### EXERCISE INSTRUCTIONS
Return each line of the entries that mentions the word "الناس".
-- INFORMATION SUPPLIED follows --
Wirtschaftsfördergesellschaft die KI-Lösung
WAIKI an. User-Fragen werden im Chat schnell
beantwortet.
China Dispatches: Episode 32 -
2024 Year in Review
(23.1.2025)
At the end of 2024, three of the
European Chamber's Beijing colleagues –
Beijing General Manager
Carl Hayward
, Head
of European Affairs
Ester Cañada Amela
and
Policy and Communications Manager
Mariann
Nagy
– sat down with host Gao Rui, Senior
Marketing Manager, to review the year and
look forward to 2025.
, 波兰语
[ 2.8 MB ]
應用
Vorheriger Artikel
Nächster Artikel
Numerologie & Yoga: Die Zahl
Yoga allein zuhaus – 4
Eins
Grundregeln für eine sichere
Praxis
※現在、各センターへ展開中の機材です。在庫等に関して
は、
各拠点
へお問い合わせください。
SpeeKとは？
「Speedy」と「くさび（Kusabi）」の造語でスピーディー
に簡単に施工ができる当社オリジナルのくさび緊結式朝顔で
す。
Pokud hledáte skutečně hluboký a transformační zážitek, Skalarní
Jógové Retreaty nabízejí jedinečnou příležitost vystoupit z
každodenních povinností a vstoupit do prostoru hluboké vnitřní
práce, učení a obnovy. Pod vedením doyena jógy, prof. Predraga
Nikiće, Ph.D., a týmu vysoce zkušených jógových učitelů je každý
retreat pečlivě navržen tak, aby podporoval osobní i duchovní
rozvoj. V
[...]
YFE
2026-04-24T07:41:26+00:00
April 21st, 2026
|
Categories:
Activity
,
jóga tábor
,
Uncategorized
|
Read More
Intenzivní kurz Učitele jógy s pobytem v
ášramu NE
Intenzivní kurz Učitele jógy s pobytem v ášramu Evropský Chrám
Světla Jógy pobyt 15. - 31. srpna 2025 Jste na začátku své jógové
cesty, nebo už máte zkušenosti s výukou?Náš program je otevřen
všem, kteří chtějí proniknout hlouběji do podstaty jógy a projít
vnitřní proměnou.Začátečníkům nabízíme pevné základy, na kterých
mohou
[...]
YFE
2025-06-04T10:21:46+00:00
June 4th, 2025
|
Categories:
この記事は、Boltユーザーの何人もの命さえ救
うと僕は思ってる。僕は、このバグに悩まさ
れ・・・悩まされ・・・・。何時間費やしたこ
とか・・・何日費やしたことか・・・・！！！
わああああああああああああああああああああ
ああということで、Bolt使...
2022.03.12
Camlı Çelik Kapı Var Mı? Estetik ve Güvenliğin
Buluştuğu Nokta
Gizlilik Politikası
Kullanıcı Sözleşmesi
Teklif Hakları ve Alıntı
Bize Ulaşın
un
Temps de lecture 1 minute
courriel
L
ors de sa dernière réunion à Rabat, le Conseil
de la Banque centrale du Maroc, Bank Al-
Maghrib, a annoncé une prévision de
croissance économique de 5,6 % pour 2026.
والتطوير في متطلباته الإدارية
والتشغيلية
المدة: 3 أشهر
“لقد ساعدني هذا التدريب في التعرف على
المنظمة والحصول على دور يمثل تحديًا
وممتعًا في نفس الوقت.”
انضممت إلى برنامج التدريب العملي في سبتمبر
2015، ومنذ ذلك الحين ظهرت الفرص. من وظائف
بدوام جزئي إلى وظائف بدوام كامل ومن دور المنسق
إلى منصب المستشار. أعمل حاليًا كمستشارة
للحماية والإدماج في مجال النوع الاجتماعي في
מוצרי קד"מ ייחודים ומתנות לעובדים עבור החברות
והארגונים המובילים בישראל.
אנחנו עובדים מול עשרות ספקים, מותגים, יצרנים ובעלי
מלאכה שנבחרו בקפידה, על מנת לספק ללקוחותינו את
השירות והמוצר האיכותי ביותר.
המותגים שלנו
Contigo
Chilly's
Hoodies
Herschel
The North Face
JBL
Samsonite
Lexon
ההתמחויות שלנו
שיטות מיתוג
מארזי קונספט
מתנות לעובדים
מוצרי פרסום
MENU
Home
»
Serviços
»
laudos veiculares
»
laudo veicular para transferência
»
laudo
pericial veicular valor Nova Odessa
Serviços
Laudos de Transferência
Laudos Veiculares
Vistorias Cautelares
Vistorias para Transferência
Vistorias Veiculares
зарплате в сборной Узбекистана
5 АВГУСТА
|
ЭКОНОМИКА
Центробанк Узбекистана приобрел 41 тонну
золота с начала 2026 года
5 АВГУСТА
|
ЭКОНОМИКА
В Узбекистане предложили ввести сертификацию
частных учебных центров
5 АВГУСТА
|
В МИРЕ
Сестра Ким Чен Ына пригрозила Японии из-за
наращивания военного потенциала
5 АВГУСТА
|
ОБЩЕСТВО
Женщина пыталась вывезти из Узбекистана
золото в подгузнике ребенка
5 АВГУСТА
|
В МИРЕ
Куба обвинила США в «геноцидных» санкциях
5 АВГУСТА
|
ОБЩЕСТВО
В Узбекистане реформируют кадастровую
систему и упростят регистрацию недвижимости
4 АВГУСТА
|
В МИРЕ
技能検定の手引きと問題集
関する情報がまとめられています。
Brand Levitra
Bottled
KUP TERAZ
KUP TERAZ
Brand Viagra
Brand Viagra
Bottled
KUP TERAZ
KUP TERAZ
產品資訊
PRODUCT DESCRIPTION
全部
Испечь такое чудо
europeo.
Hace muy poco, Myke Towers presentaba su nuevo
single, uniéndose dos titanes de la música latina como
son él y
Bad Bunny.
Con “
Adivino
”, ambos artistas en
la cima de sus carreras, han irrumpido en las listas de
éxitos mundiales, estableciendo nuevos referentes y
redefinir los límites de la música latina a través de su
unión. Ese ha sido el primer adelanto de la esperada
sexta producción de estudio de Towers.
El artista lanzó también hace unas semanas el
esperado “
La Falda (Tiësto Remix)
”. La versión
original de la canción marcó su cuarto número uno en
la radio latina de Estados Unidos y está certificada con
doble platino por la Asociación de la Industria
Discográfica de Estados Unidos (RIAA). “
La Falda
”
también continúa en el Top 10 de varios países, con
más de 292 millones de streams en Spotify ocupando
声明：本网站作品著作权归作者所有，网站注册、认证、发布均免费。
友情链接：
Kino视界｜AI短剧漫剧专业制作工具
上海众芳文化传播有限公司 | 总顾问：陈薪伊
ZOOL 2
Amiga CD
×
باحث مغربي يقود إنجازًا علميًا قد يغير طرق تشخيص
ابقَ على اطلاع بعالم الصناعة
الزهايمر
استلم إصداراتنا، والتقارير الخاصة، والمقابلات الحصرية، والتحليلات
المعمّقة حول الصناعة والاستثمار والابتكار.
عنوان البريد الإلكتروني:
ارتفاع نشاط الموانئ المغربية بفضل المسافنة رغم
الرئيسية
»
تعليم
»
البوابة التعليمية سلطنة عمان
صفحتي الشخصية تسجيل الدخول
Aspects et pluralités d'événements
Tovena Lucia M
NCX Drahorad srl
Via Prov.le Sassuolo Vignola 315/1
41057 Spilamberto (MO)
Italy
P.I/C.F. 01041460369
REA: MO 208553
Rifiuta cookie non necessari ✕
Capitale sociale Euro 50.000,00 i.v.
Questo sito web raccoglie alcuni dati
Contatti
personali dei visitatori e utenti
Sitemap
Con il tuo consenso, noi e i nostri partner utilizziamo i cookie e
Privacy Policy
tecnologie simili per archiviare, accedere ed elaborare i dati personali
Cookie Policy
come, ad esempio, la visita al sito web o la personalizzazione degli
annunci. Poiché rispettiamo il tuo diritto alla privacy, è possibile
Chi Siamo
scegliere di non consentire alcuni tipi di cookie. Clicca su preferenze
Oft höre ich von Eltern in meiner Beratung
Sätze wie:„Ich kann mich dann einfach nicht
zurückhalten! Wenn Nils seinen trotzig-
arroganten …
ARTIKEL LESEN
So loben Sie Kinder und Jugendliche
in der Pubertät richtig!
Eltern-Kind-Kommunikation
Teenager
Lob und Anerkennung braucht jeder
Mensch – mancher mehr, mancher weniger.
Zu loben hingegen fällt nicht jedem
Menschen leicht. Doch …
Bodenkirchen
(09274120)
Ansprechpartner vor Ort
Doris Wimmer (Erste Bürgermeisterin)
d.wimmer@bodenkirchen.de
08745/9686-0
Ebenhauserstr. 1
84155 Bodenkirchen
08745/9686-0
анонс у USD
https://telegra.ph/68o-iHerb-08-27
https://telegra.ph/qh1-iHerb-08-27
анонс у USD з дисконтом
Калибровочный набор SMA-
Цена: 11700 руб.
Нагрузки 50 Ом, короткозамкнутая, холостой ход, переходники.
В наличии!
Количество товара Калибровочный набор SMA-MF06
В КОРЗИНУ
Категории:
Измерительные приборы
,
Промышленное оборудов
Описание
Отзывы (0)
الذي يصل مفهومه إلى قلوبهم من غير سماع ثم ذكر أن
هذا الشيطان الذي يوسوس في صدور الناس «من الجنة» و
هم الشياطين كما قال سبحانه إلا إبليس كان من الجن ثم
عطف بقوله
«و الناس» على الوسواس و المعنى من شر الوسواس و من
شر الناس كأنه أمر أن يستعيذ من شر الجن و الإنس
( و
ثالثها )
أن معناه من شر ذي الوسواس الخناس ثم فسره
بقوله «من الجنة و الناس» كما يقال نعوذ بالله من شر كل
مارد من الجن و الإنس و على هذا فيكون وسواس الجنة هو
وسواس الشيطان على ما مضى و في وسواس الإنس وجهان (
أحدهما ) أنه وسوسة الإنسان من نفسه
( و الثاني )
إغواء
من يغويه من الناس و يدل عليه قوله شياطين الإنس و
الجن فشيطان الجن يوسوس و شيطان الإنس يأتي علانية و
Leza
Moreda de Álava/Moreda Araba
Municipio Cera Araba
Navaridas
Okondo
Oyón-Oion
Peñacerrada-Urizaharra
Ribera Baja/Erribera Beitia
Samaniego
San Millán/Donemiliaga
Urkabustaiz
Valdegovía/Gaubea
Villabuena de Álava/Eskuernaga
-- INFORMATION SUPPLIED concluded --
### EXERCISE ANSWER
هذا الشيطان الذي يوسوس في صدور الناس «من الجنة» و
«و الناس» على الوسواس و المعنى من شر الوسواس و من
شر الناس كأنه أمر أن يستعيذ من شر الجن و الإنس
بقوله «من الجنة و الناس» كما يقال نعوذ بالله من شر كل
من يغويه من الناس و يدل عليه قوله شياطين الإنس و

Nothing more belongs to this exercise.